On the other side of the gallery, Box of Birds recalibrated the dynamic interplay between fabric and figure. Once again, textiles caress the body but this is a profoundly different kind of embrace. The figures are swallowed whole, leaving behind only their hands and feet. The form of the body is no longer legible. It has been veiled and masked.

The fabric that enfolds and conceals these bodies is dyed felt, not cotton. It falls differently, dragging its weight. Felt resists creases and folds. It is a stubborn, slow fabric that drapes reluctantly. Undeterred, Ferran treats felt as a performative agent.
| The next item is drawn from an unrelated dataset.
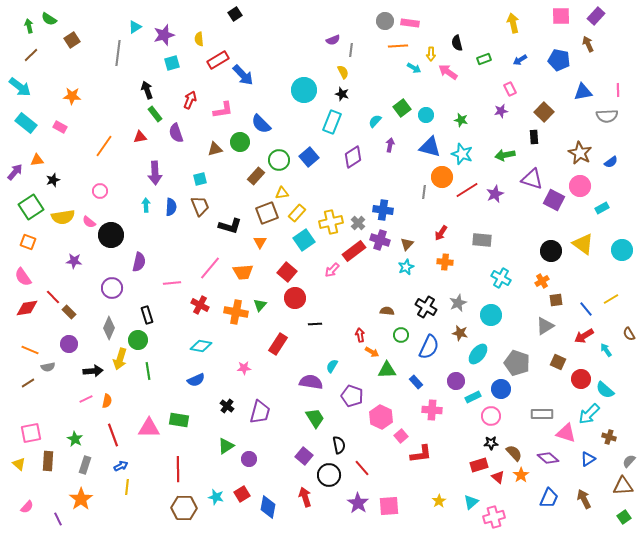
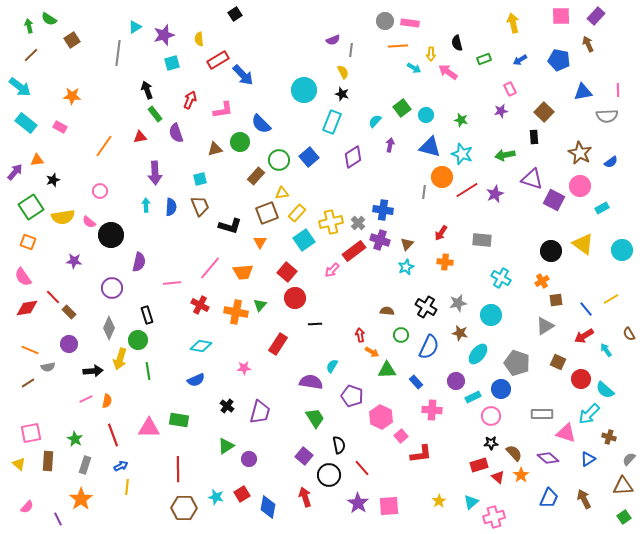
gray star at (458, 303): rotated 12 degrees clockwise
gray semicircle at (629, 461): moved 2 px up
In Chorus, 38 portraits arranged in a grid, female performers hold rectangular pieces of felt in front of their bodies. Extended towards the camera, the felt is offered up to us as a substitute body. We read the contours of its bulky drapery as an animated physiognomy. Its stiff pleats become gestures; its surface becomes skin.

The other photographs in the series unravel the compositional code of this taxonomy, subverting the uniformity of the mug shots in Chorus. In these images, the felted figures do not stand upright facing the camera but convulse and contort. With their twisted physiques they resemble birds (an unsurprising association given the title of the series). Their beaks and their wings take shape through the improvised gestures of the performers who dance with the fabric, sculpting it through movement.
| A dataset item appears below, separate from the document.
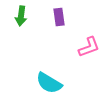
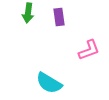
green arrow: moved 7 px right, 3 px up
pink L-shape: moved 3 px down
Felt is made from matted woollen fibres. Its threads are not woven into one another but are compressed like a sharp intake of breath. The same centripetal force penetrates the knotted forms of these dancing birds. The fabric is gathered and drawn in, devouring itself.
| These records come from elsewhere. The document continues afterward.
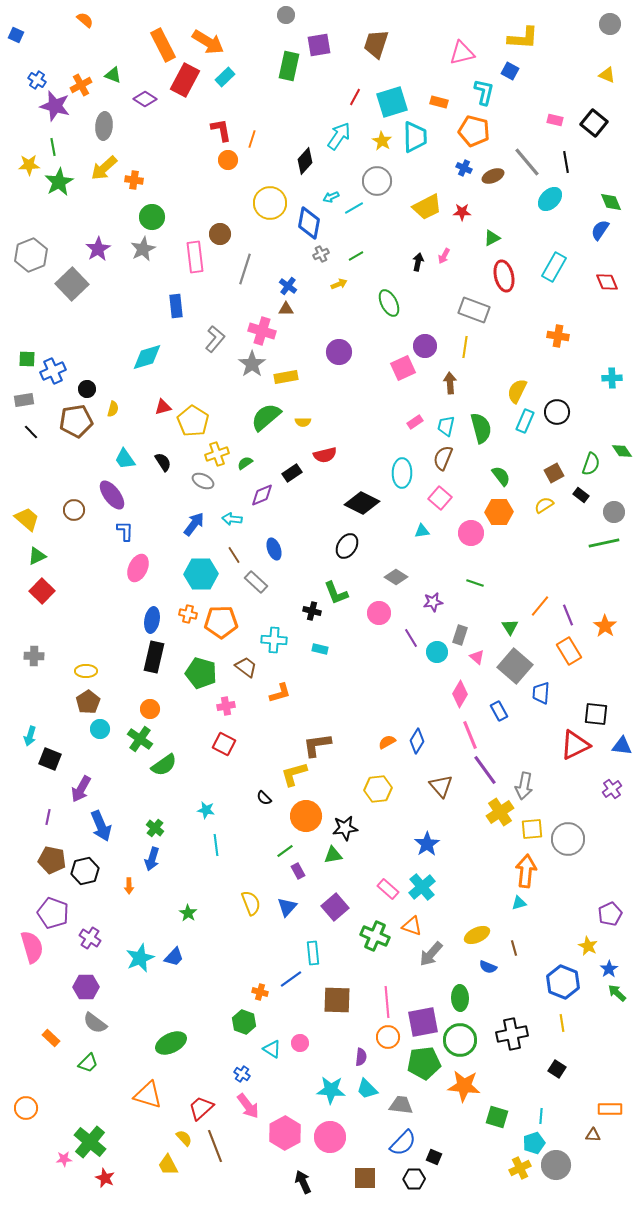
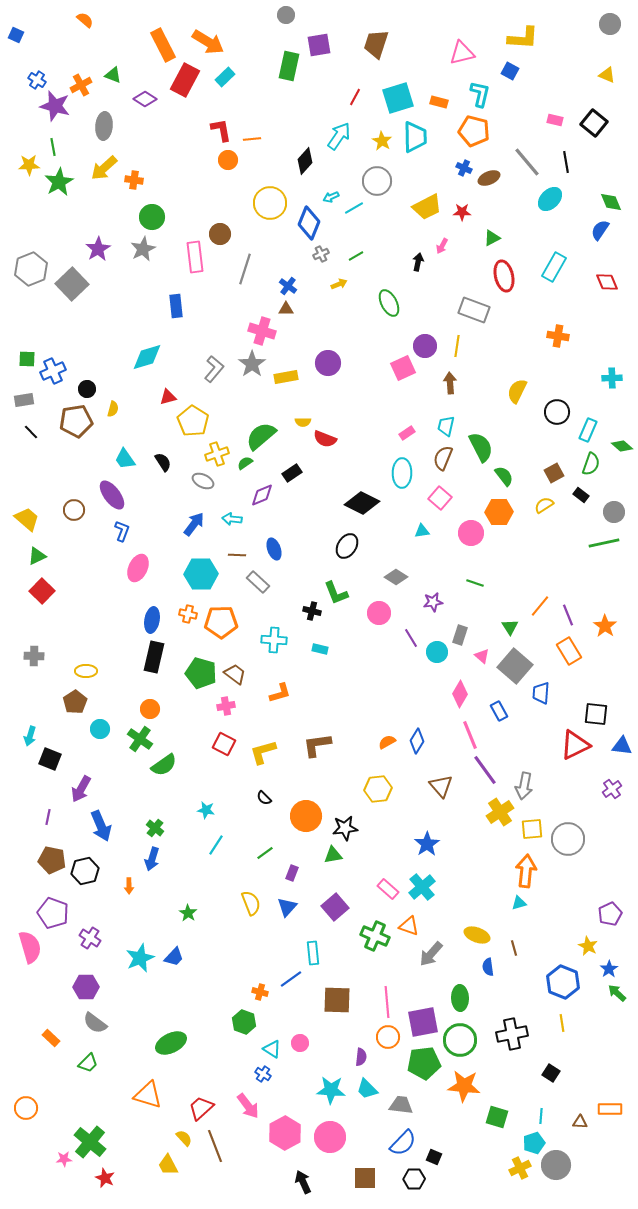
cyan L-shape at (484, 92): moved 4 px left, 2 px down
cyan square at (392, 102): moved 6 px right, 4 px up
orange line at (252, 139): rotated 66 degrees clockwise
brown ellipse at (493, 176): moved 4 px left, 2 px down
blue diamond at (309, 223): rotated 12 degrees clockwise
gray hexagon at (31, 255): moved 14 px down
pink arrow at (444, 256): moved 2 px left, 10 px up
gray L-shape at (215, 339): moved 1 px left, 30 px down
yellow line at (465, 347): moved 8 px left, 1 px up
purple circle at (339, 352): moved 11 px left, 11 px down
red triangle at (163, 407): moved 5 px right, 10 px up
green semicircle at (266, 417): moved 5 px left, 19 px down
cyan rectangle at (525, 421): moved 63 px right, 9 px down
pink rectangle at (415, 422): moved 8 px left, 11 px down
green semicircle at (481, 428): moved 19 px down; rotated 12 degrees counterclockwise
green diamond at (622, 451): moved 5 px up; rotated 15 degrees counterclockwise
red semicircle at (325, 455): moved 16 px up; rotated 35 degrees clockwise
green semicircle at (501, 476): moved 3 px right
blue L-shape at (125, 531): moved 3 px left; rotated 20 degrees clockwise
brown line at (234, 555): moved 3 px right; rotated 54 degrees counterclockwise
gray rectangle at (256, 582): moved 2 px right
pink triangle at (477, 657): moved 5 px right, 1 px up
brown trapezoid at (246, 667): moved 11 px left, 7 px down
brown pentagon at (88, 702): moved 13 px left
yellow L-shape at (294, 774): moved 31 px left, 22 px up
cyan line at (216, 845): rotated 40 degrees clockwise
green line at (285, 851): moved 20 px left, 2 px down
purple rectangle at (298, 871): moved 6 px left, 2 px down; rotated 49 degrees clockwise
orange triangle at (412, 926): moved 3 px left
yellow ellipse at (477, 935): rotated 45 degrees clockwise
pink semicircle at (32, 947): moved 2 px left
blue semicircle at (488, 967): rotated 60 degrees clockwise
black square at (557, 1069): moved 6 px left, 4 px down
blue cross at (242, 1074): moved 21 px right
brown triangle at (593, 1135): moved 13 px left, 13 px up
There is a tangible sense of unease buried between the folds of this felt that speaks to the lingering presence of the subjects Ferran immortalized in INSULA and 1-38 (both 2003). Cropping and layering archival photographs of 38 unidentified female patients of a Sydney psychiatric hospital in the 1940s, Ferran composed studies of institutionalized suffering. The isolated torsos in 1-38 are portraits of voiceless torment. We recognize the trauma in the hands of each woman; the clenched fists, splayed fingers and white knuckles.

These hands are mirrored in the crumpled felt figures of Box of Birds. Here, Ferran gives the unknown women new bodies and new names. There is the Slender-throated warbler, the Pale-headed flycatcher and the Night whistler. By recasting these women as imaginary birds Ferran allows them the freedom they were denied. In Chorus, the flock is granted its swansong.

Box of Birds stands as an epilogue to INSULA and 1-38 but the ending it offers is neither neat nor absolute. Exhibited alongside the limp, draped bodies in Scenes on the Death of Nature, Ferran’s felt birds transcend the contextual specificity of their personal narratives. They become metaphoric agents, the allegorical surrogates for generations of forgotten and erased women. Together with the nondescript bodies of her earlier work — more form than figure — they weave a narrative of the unnoticed and the invisible. As articulate as it is aesthetically captivating, this work mobilizes a discourse of the veil. Camouflaged and hidden from view, Ferran’s figures play out a poetics of anonymity.